Machine Learning to Identify the Attributes Influencing Zoonotic Virus Emergence
Amesh A. Adalja, MD, FACP, FACEP, FIDSA, November 26, 2018
Predicting the trajectories, timing, and likelihood of emerging viral zoonoses is a task that is fraught with anecdotes, assumptions, and extrapolations. Because of the importance of preparing for and responding to these events, there is great value in being able to accurately gauge risk. Having a rigorous, evidence-based approach that not only explains zoonotic risk causally, but also creates a framework that can be applied in a forward-looking, proactive manner to enhance situational awareness is something that is generally lacking. A new study, published in PLoS One, is one such endeavor with this aim.
Machine Learning Employed
In this study, Walker and colleagues used predictive machine learning to identify viral species that have the potential for human-to-human transmission but are currently unrecognized as potential threats. All 224 viral species known to infect humans were categorized according to 19 variables that included such attributes as viral particle size, organ tropism, cellular location of replication, and possession of a viral envelope. Viruses were then categorized based on whether they were known to be transmissible between humans, and gradient boosted regression was performed. The model generated was able to accurately separate viruses based on human transmissibility.
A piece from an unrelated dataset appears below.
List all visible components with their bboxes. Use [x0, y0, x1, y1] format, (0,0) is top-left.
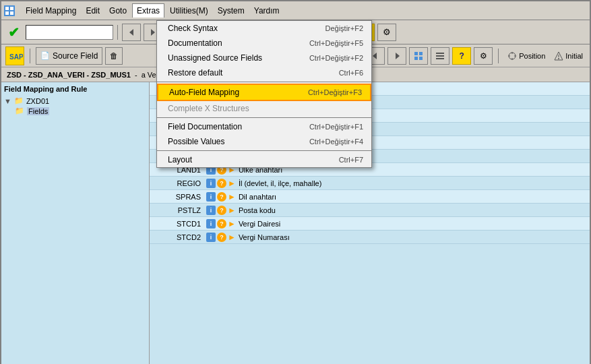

Several Factors Identified
The authors identified several factors that are potential predictors of zoonotic infections possessing the capacity to transmit between humans. The identified attributes were:
- Non-human primate host
- Viral presence in the liver, central nervous system, and/or respiratory tract
- Absence of a lipid envelope
- Small viral size (<75 nm in diameter)
- Limited genome segmentation (≤2 segments)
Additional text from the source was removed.